Je me suis aventuré à tâtons (souvent avec l’aide de Google Map) et chaque mini-accomplissement devenait une grande victoire. Jamais j’aurais pensé avoir le goût d’highfiver un étranger après l’avoir l’aidé à retrouver son chemin – en italien – dans mon propre quartier. C’est l’fun de se sentir si fière pour une pourtant très petite patente.

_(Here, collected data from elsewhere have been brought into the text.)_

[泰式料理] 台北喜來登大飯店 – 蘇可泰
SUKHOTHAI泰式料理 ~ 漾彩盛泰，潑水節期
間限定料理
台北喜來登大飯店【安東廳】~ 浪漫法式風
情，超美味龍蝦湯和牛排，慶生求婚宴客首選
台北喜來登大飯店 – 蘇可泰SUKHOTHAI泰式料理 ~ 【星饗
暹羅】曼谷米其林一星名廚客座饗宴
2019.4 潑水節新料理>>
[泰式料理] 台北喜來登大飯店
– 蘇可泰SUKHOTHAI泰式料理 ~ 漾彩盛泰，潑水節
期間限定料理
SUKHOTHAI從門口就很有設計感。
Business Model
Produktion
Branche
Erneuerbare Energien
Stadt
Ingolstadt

Mais plus j’avance, de moins en moins dans l’obscurité, plus je me rends compte que se déraciner de cette façon ça vient aussi avec l’immense sentiment d’être… inadéquate.

 Partout.

Tout le temps.

Je ne connais ni la langue, ni les coutumes, ni la culture, ni la politique de mon nouveau pays.

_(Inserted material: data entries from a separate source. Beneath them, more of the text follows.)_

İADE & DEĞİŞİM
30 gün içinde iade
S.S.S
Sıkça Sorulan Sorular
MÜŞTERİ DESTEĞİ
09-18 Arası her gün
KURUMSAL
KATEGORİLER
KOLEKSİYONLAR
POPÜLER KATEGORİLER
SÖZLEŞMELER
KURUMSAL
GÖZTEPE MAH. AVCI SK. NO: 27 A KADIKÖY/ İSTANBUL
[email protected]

Basically, comme Jon Snow, j’sais rien pantoute.

Pour une pro des mots verbomotrice qui a toujours été un peu fière d’être une know-it-all, ne pas savoir bien s’exprimer ou comment tenir une conversation sur tout et rien, c’est tough en criss.

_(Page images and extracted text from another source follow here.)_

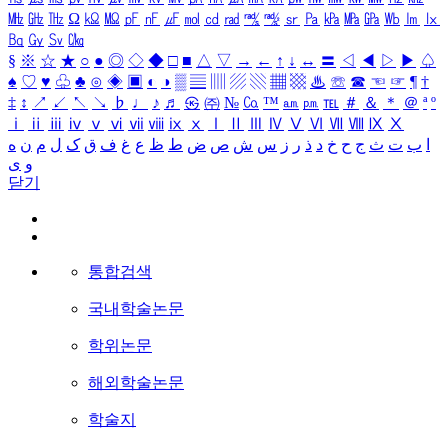
㎒
㎓
㎔
Ω
㏀
㏁
㎊
㎋
㎌
㏖
㏅
㎭
㎮
㎯
㏛
㎩
㎪
㎫
㎬
㏝
㏐
㏓
㏃
㏉
㏜
㏆
§
※
☆
★
○
●
◎
◇
◆
□
■
△
▽
→
←
↑
↓
↔
〓
◁
◀
▷
▶
♤
♠
♡
♥
♧
♣
⊙
◈
▣
◐
◑
▒
▤
▥
▨
▧
▦
▩
♨
☏
☎
☜
☞
¶
†
‡
↕
↗
↙
↖
↘
♭
♩
♪
♬
㉿
㈜
№
㏇
™
㏂
㏘
℡
＃
＆
＊
＠
ª
º
ⅰ
ⅱ
ⅲ
ⅳ
ⅴ
ⅵ
ⅶ
ⅷ
ⅸ
ⅹ
Ⅰ
Ⅱ
Ⅲ
Ⅳ
Ⅴ
Ⅵ
Ⅶ
Ⅷ
Ⅸ
Ⅹ
ا
ب
ت
ث
ج
ح
خ
د
ذ
ر
ز
س
ش
ص
ض
ط
ظ
ع
غ
ف
ق
ک
ل
م
ن
ه
و
ی
닫기
통합검색
국내학술논문
학위논문
해외학술논문
학술지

Quand j’attends sagement qu’un ami me traduise un échange, un menu ou des indications, ou qu’on m’explique comment exécuter une tâche aussi simple que d’acheter des bananes à l’épicerie, j’ai juste envie de crier : «PROMIS, GUYS. AU QUÉBEC, J’SUIS INTELLIGENTE. JE SAIS COMMENT ACHETER DES BANANES.»

C’est spécial, quand même, se sentir niaiseuse aussi souvent.

Ça fait juste deux mois que je suis ici, que vous m’direz. Et vous aurez raison. Je comprends que je dois me laisser le temps de tout assimiler et d’apprendre. Mais ça commence à jouer sur mon moral.

En attendant, ce que ma messy situation a de bon, c’est que de ne rien connaître, ça me ramène à qui je suis vraiment; pas à ce que je sais, pas à ce que je connais, mais à ma personnalité propre.

À moi.  

À comment j’arrive à écouter, à rassembler et à être empathique malgré la barrière de la langue et la différence culturelle. À comment je suis capable de dire «j’le sais pas» et «j’ai pas compris» cent fois par jour même si j’dois constamment puiser dans mon humilité. À comment j’apprends tranquillement à rire de mes erreurs, de ma vulnérabilité et de mon incapacité-de-nouvelle-expat’ au lieu d’en pleurer.  

Aujourd’hui, j’suis une petite fille (de moins en moins) maigre qui marche dans Rome, inquiète. Mais j’dois me rappeler que demain is a new day. Tsé.